**AIM OF THE TASK**
What is needed is an exact transcription of every entry below.

(Saved data entries)
::::::::::
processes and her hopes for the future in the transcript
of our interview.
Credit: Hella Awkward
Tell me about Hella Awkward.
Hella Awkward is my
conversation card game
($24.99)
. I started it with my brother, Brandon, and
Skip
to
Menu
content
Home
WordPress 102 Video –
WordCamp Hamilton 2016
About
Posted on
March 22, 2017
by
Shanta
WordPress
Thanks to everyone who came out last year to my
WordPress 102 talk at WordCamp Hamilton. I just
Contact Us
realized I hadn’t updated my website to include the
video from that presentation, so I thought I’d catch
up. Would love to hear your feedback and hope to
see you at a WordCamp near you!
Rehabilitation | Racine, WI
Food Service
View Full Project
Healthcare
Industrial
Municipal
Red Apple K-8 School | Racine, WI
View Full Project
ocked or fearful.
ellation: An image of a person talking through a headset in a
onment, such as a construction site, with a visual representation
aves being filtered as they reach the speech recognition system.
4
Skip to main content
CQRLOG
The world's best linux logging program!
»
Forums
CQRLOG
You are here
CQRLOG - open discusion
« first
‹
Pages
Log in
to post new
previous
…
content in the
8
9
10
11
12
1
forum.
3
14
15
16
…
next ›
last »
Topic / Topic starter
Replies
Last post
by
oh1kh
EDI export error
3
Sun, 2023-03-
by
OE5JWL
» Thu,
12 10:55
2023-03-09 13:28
::::::::::
**EXERCISE RESULT**
processes and her hopes for the future in the transcript
of our interview.
Credit: Hella Awkward
Tell me about Hella Awkward.
Hella Awkward is my
conversation card game
($24.99)
. I started it with my brother, Brandon, and
Skip
to
Menu
content
Home
WordPress 102 Video –
WordCamp Hamilton 2016
About
Posted on
March 22, 2017
by
Shanta
WordPress
Thanks to everyone who came out last year to my
WordPress 102 talk at WordCamp Hamilton. I just
Contact Us
realized I hadn’t updated my website to include the
video from that presentation, so I thought I’d catch
up. Would love to hear your feedback and hope to
see you at a WordCamp near you!
Rehabilitation | Racine, WI
Food Service
View Full Project
Healthcare
Industrial
Municipal
Red Apple K-8 School | Racine, WI
View Full Project
ocked or fearful.
ellation: An image of a person talking through a headset in a
onment, such as a construction site, with a visual representation
aves being filtered as they reach the speech recognition system.
4
Skip to main content
CQRLOG
The world's best linux logging program!
»
Forums
CQRLOG
You are here
CQRLOG - open discusion
« first
‹
Pages
Log in
to post new
previous
…
content in the
8
9
10
11
12
1
forum.
3
14
15
16
…
next ›
last »
Topic / Topic starter
Replies
Last post
by
oh1kh
EDI export error
3
Sun, 2023-03-
by
OE5JWL
» Thu,
12 10:55
2023-03-09 13:28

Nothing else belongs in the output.